Creative students raised hundreds of pounds for a children’s charity at a hugely successful exhibition.
Hats, paintings, sculptures and masks by junior and senior pupils at St John’s College in Southsea were a big hit with dozens of visitors to the first ever whole-school art show.
More than £300 in ticket sales will now go to Soham for Kids, a school for orphans and impoverished children based in one of the most deprived areas of Hyderabad, India.
Katie Whittaker, 13, who displayed a still life drawing and a Cubist portrait painting, says: ‘We had to study Picasso’s work in class and then create our own picture which was inspired by his work.
‘I blended faces together and focused on their features.’
Ellie Hayes, 12, presented a vivid abstract canvas with orange, yellow and brown shapes.
She says: ‘I felt very proud to show my work – it is nice to know that someone else will appreciate my art.’
Her mum, Stephanie, who was particularly taken with a group painting inspired by 16th century Guiseppe Acrimboldo’s human portraits out of a selection of fruits, adds: ‘The standard was really high across all year groups.’
Alex Norton, 12, had a sketch book with a range of portraits and collages on display.

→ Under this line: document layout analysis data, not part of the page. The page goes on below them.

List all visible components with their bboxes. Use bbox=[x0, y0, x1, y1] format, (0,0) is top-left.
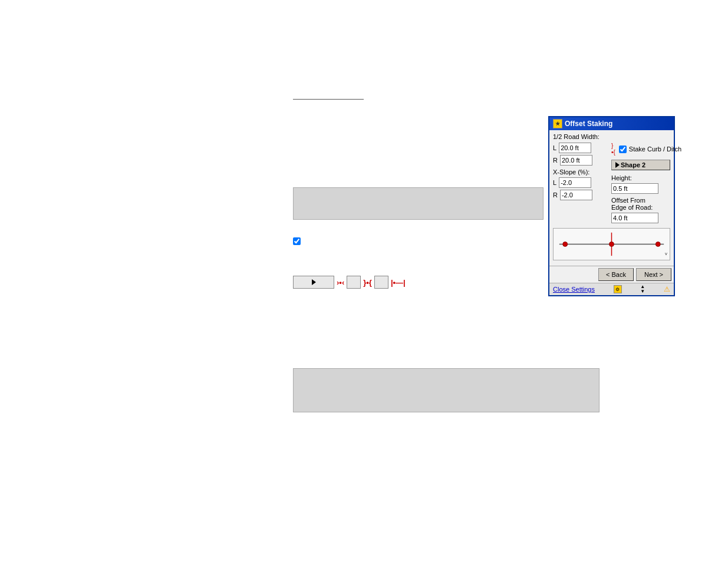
l-width-row: L bbox=[553, 143, 608, 153]
r-width-row: R bbox=[553, 155, 608, 166]
toolbar-btn-3[interactable] bbox=[374, 276, 388, 289]
height-row: Height: bbox=[611, 174, 670, 181]
shape-2-button[interactable]: Shape 2 bbox=[611, 160, 670, 170]
shape-btn-label: Shape 2 bbox=[621, 161, 645, 168]
l-slope-row: L bbox=[553, 177, 608, 188]
panel-title-bar: ★ Offset Staking bbox=[549, 117, 674, 130]
r-label: R bbox=[553, 157, 558, 164]
scroll-down-arrow[interactable]: ▼ bbox=[640, 289, 645, 294]
checkbox-area[interactable] bbox=[293, 237, 301, 245]
edge-of-road-label: Edge of Road: bbox=[611, 204, 670, 211]
l-slope-input[interactable] bbox=[559, 177, 591, 188]
gray-bar-2 bbox=[293, 368, 599, 412]
half-road-width-label: 1/2 Road Width: bbox=[553, 133, 599, 140]
toolbar-sep-3: |•—| bbox=[391, 278, 406, 287]
play-icon bbox=[312, 279, 316, 285]
xslope-label: X-Slope (%): bbox=[553, 168, 589, 176]
top-line bbox=[293, 99, 364, 100]
l-slope-label: L bbox=[553, 179, 556, 186]
connector-icon: }•{ bbox=[611, 143, 615, 156]
xslope-label-row: X-Slope (%): bbox=[553, 168, 608, 176]
toolbar-sep-2: }•{ bbox=[363, 278, 372, 287]
nav-buttons: < Back Next > bbox=[549, 266, 674, 283]
svg-text:v: v bbox=[665, 251, 667, 256]
offset-from-label: Offset From bbox=[611, 197, 670, 204]
height-label: Height: bbox=[611, 174, 632, 181]
offset-input[interactable] bbox=[611, 213, 658, 223]
panel-title-text: Offset Staking bbox=[565, 120, 612, 128]
next-button[interactable]: Next > bbox=[636, 268, 671, 281]
height-input[interactable] bbox=[611, 183, 658, 194]
road-diagram: v bbox=[553, 228, 670, 260]
offset-label-block: Offset From Edge of Road: bbox=[611, 197, 670, 211]
toolbar-btn-play[interactable] bbox=[293, 276, 334, 289]
svg-point-3 bbox=[564, 243, 566, 246]
l-label: L bbox=[553, 144, 556, 151]
main-checkbox[interactable] bbox=[293, 237, 301, 245]
svg-point-5 bbox=[657, 243, 659, 246]
toolbar-row: ›•‹ }•{ |•—| bbox=[293, 276, 406, 289]
settings-icon[interactable]: ⚙ bbox=[614, 285, 622, 293]
panel-title-icon: ★ bbox=[553, 119, 562, 128]
toolbar-sep-1: ›•‹ bbox=[337, 278, 344, 287]
half-road-width-row: 1/2 Road Width: bbox=[553, 133, 670, 140]
l-width-input[interactable] bbox=[559, 143, 591, 153]
shape-triangle-icon bbox=[615, 162, 620, 168]
scroll-arrows[interactable]: ▲ ▼ bbox=[640, 285, 645, 294]
back-button[interactable]: < Back bbox=[598, 268, 634, 281]
close-settings-link[interactable]: Close Settings bbox=[553, 286, 595, 293]
stake-curb-checkbox[interactable] bbox=[619, 146, 627, 153]
r-width-input[interactable] bbox=[560, 155, 592, 166]
warning-icon: ⚠ bbox=[664, 285, 670, 293]
close-settings-row: Close Settings ⚙ ▲ ▼ ⚠ bbox=[549, 283, 674, 295]
stake-curb-row: }•{ Stake Curb / Ditch bbox=[611, 143, 670, 156]
svg-point-6 bbox=[610, 242, 614, 247]
panel-body: 1/2 Road Width: L R X-Slope (%): L bbox=[549, 130, 674, 266]
toolbar-btn-2[interactable] bbox=[347, 276, 361, 289]
r-slope-row: R bbox=[553, 190, 608, 200]
r-slope-input[interactable] bbox=[560, 190, 592, 200]
r-slope-label: R bbox=[553, 191, 558, 199]
gray-bar-1 bbox=[293, 187, 543, 220]
offset-staking-panel: ★ Offset Staking 1/2 Road Width: L R X-S bbox=[548, 116, 675, 296]
stake-curb-label: Stake Curb / Ditch bbox=[629, 146, 681, 153]
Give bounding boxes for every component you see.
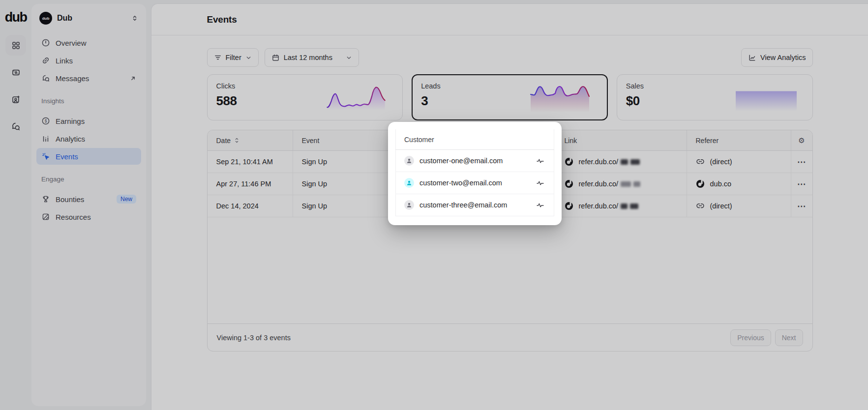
customer-email: customer-two@email.com bbox=[419, 179, 502, 187]
app-screen: dub dub Dub Overview bbox=[0, 0, 868, 410]
spotlight-column-header: Customer bbox=[395, 129, 554, 150]
customer-email: customer-three@email.com bbox=[419, 201, 507, 209]
activity-icon bbox=[537, 158, 545, 164]
customer-avatar-icon bbox=[404, 156, 414, 166]
activity-icon bbox=[537, 180, 545, 186]
customer-email: customer-one@email.com bbox=[419, 157, 503, 165]
activity-icon bbox=[537, 203, 545, 208]
customer-avatar-icon bbox=[404, 178, 414, 188]
customer-column-spotlight: Customer customer-one@email.com customer… bbox=[388, 122, 562, 225]
customer-avatar-icon bbox=[404, 200, 414, 210]
spotlight-customer-row[interactable]: customer-three@email.com bbox=[395, 194, 554, 216]
spotlight-customer-row[interactable]: customer-two@email.com bbox=[395, 172, 554, 194]
spotlight-customer-row[interactable]: customer-one@email.com bbox=[395, 150, 554, 172]
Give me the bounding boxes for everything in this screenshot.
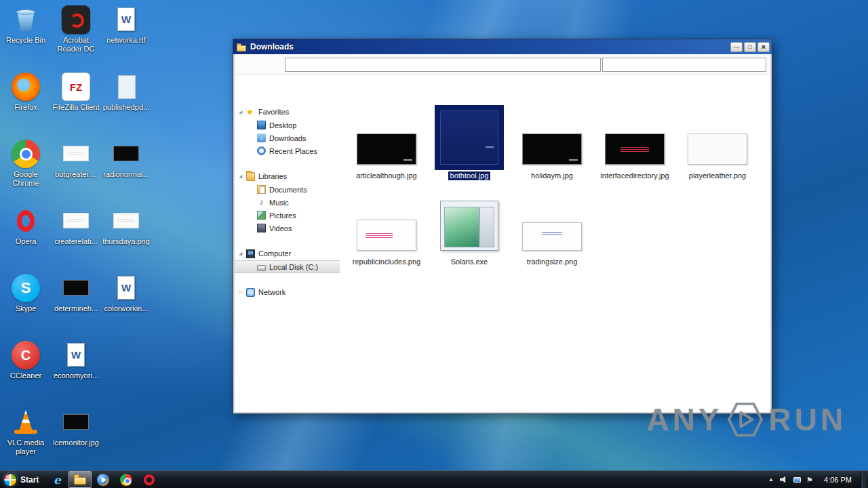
desktop-icon-networka-rtf[interactable]: networka.rtf bbox=[102, 5, 151, 45]
file-republicincludes-png[interactable]: republicincludes.png bbox=[345, 186, 428, 266]
opera-icon bbox=[12, 207, 40, 235]
sidebar-section-libraries[interactable]: ◢Libraries bbox=[235, 169, 340, 183]
image-black-icon bbox=[112, 140, 140, 168]
documents-icon bbox=[257, 185, 266, 194]
sidebar-item-local-disk-c[interactable]: Local Disk (C:) bbox=[235, 260, 340, 273]
sidebar-item-documents[interactable]: Documents bbox=[235, 183, 340, 196]
sidebar-item-desktop[interactable]: Desktop bbox=[235, 119, 340, 131]
file-thumbnail-wrap bbox=[351, 128, 422, 170]
file-interfacedirectory-jpg[interactable]: interfacedirectory.jpg bbox=[593, 100, 676, 180]
desktop-icon-createrelati[interactable]: createrelati... bbox=[52, 207, 100, 246]
action-center-icon[interactable] bbox=[804, 474, 815, 485]
sidebar-item-music[interactable]: Music bbox=[235, 196, 340, 209]
file-name-label: Solaris.exe bbox=[451, 258, 488, 266]
desktop-icon-firefox[interactable]: Firefox bbox=[1, 73, 50, 112]
taskbar-clock[interactable]: 4:06 PM bbox=[817, 476, 859, 484]
desktop-icon-label: Google Chrome bbox=[1, 170, 50, 188]
image-black-icon bbox=[62, 274, 90, 302]
desktop-icon-opera[interactable]: Opera bbox=[1, 207, 50, 246]
desktop-icon-determineh[interactable]: determineh... bbox=[52, 274, 100, 313]
sidebar-section-favorites[interactable]: ◢Favorites bbox=[235, 105, 340, 119]
chrome-icon bbox=[12, 140, 40, 168]
desktop-icon-label: radionormal... bbox=[103, 170, 149, 179]
file-thumbnail bbox=[440, 201, 498, 251]
window-title: Downloads bbox=[250, 42, 729, 52]
file-thumbnail-wrap bbox=[599, 128, 670, 170]
desktop-icon-filezilla-client[interactable]: FileZilla Client bbox=[52, 73, 100, 112]
volume-icon[interactable] bbox=[778, 474, 789, 485]
file-thumb-area bbox=[351, 186, 422, 256]
music-icon bbox=[257, 198, 266, 207]
sidebar-item-downloads[interactable]: Downloads bbox=[235, 131, 340, 144]
start-button[interactable]: Start bbox=[0, 471, 45, 488]
explorer-window: Downloads — □ × ◢FavoritesDesktopDownloa… bbox=[233, 39, 772, 414]
computer-icon bbox=[246, 249, 255, 258]
show-desktop-button[interactable] bbox=[861, 471, 867, 488]
file-bothtool-jpg[interactable]: bothtool.jpg bbox=[428, 100, 511, 180]
file-holidaym-jpg[interactable]: holidaym.jpg bbox=[511, 100, 593, 180]
sidebar-section-label: Computer bbox=[258, 249, 291, 258]
word-document-icon bbox=[112, 5, 140, 34]
desktop-icon-publishedpd[interactable]: publishedpd... bbox=[102, 73, 151, 112]
chrome-icon bbox=[119, 472, 134, 487]
taskbar-app-opera[interactable] bbox=[138, 471, 161, 488]
desktop-icon-economyori[interactable]: economyori... bbox=[52, 341, 100, 380]
sidebar-item-videos[interactable]: Videos bbox=[235, 222, 340, 235]
file-playerleather-png[interactable]: playerleather.png bbox=[676, 100, 759, 180]
file-thumbnail bbox=[522, 134, 582, 165]
chevron-expanded-icon[interactable]: ◢ bbox=[239, 109, 246, 115]
desktop-icon-butgreater[interactable]: butgreater.... bbox=[52, 140, 100, 179]
taskbar-app-internet-explorer[interactable] bbox=[45, 471, 68, 488]
network-icon bbox=[246, 288, 255, 297]
taskbar-app-media-player[interactable] bbox=[92, 471, 115, 488]
file-articlealthough-jpg[interactable]: articlealthough.jpg bbox=[345, 100, 428, 180]
search-input[interactable] bbox=[602, 58, 766, 72]
file-row: articlealthough.jpgbothtool.jpgholidaym.… bbox=[340, 100, 770, 180]
desktop-icon-label: networka.rtf bbox=[106, 36, 145, 45]
close-button[interactable]: × bbox=[757, 42, 770, 52]
desktop-icon-acrobat-reader-dc[interactable]: Acrobat Reader DC bbox=[52, 5, 100, 54]
start-label: Start bbox=[20, 475, 39, 485]
anyrun-logo-icon bbox=[728, 402, 763, 437]
desktop-icon-icemonitor-jpg[interactable]: icemonitor.jpg bbox=[52, 408, 100, 447]
desktop-icon-label: determineh... bbox=[54, 304, 98, 313]
desktop-icon-label: thursdaya.png bbox=[102, 237, 150, 246]
maximize-button[interactable]: □ bbox=[744, 42, 756, 52]
hidden-icons-icon[interactable] bbox=[766, 474, 776, 485]
desktop-icon-skype[interactable]: Skype bbox=[1, 274, 50, 313]
image-faded-icon bbox=[62, 207, 90, 235]
sidebar-item-pictures[interactable]: Pictures bbox=[235, 209, 340, 222]
internet-explorer-icon bbox=[50, 472, 64, 487]
file-name-label: interfacedirectory.jpg bbox=[600, 171, 669, 180]
anyrun-watermark: ANY RUN bbox=[646, 401, 846, 438]
desktop-icon-label: Skype bbox=[16, 304, 37, 313]
desktop-icon-vlc-media-player[interactable]: VLC media player bbox=[1, 408, 50, 456]
desktop-icon-ccleaner[interactable]: CCleaner bbox=[1, 341, 50, 380]
watermark-text-right: RUN bbox=[768, 401, 846, 438]
chevron-expanded-icon[interactable]: ◢ bbox=[239, 251, 246, 256]
sidebar-item-recent-places[interactable]: Recent Places bbox=[235, 144, 340, 157]
folder-icon bbox=[237, 43, 247, 52]
desktop-icon-colorworkin[interactable]: colorworkin... bbox=[102, 274, 151, 313]
file-tradingsize-png[interactable]: tradingsize.png bbox=[511, 186, 593, 266]
desktop-icon-recycle-bin[interactable]: Recycle Bin bbox=[1, 5, 50, 45]
chevron-expanded-icon[interactable]: ◢ bbox=[239, 174, 246, 179]
tray-icons bbox=[766, 474, 815, 485]
file-solaris-exe[interactable]: Solaris.exe bbox=[428, 186, 511, 266]
desktop-icon-google-chrome[interactable]: Google Chrome bbox=[1, 140, 50, 188]
address-bar-input[interactable] bbox=[285, 58, 601, 72]
taskbar-app-chrome[interactable] bbox=[115, 471, 138, 488]
desktop-icon-radionormal[interactable]: radionormal... bbox=[102, 140, 151, 179]
desktop-icon-label: createrelati... bbox=[54, 237, 98, 246]
minimize-button[interactable]: — bbox=[730, 42, 743, 52]
taskbar-app-windows-explorer[interactable] bbox=[68, 471, 92, 488]
chevron-collapsed-icon[interactable]: ▷ bbox=[239, 289, 246, 295]
window-titlebar[interactable]: Downloads — □ × bbox=[233, 39, 772, 54]
watermark-text-left: ANY bbox=[646, 401, 722, 438]
network-icon[interactable] bbox=[791, 474, 802, 485]
media-player-icon bbox=[96, 472, 111, 487]
desktop-icon-thursdaya-png[interactable]: thursdaya.png bbox=[102, 207, 151, 246]
sidebar-section-computer[interactable]: ◢Computer bbox=[235, 247, 340, 260]
sidebar-section-network[interactable]: ▷Network bbox=[235, 285, 340, 299]
file-name-label: articlealthough.jpg bbox=[356, 171, 416, 180]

He says: ‘It’s good that everyone had the chance to look at my sketches during the exhibition.’
The event was organised by art teacher Maggie Callan, who has already inspired 22-year-old James Kirk, from Southsea, to support Soham for Kids by flying out to India to teach English.
He says: ‘The exhibition was really good, and it was nice to see everyone supporting such a good cause. I’ve taken some photos to show the children and staff at the school in Hyderabad.’
Maggie adds: ‘It’s fantastic how the pupils of St John’s College have raised money for Soham for Kids – directly supporting children in need of education and welfare.’
Cllr Rob Wood, the city’s cabinet member for education, attended the show with his wife Debra.
He says: ‘It is a delight to see such a variety of creative and interesting artwork – it is very important to encourage attainment but also expression and creativity.’